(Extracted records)
== Segment start ==
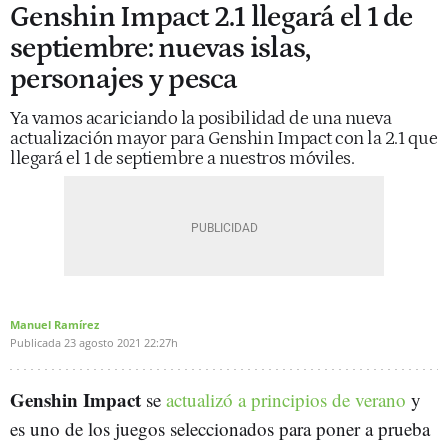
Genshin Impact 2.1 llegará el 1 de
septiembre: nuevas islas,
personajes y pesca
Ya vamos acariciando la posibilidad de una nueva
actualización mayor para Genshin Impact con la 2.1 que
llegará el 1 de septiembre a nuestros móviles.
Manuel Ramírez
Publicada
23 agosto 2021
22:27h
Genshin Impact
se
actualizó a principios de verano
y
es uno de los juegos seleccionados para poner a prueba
== Segment end ==
== Segment start ==
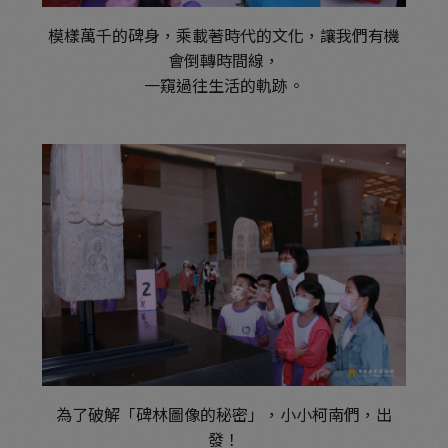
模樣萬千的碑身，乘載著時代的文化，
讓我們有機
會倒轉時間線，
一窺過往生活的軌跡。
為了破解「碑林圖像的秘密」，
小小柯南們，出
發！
== Segment end ==
Exercise directions: Reprint exactly the lines above that start at the one with "Ya vamos acariciando" and end at the one with "es uno de los", keeping both and adding none.

Task answer:
Ya vamos acariciando la posibilidad de una nueva
actualización mayor para Genshin Impact con la 2.1 que
llegará el 1 de septiembre a nuestros móviles.
Manuel Ramírez
Publicada
23 agosto 2021
22:27h
Genshin Impact
se
actualizó a principios de verano
y
es uno de los juegos seleccionados para poner a prueba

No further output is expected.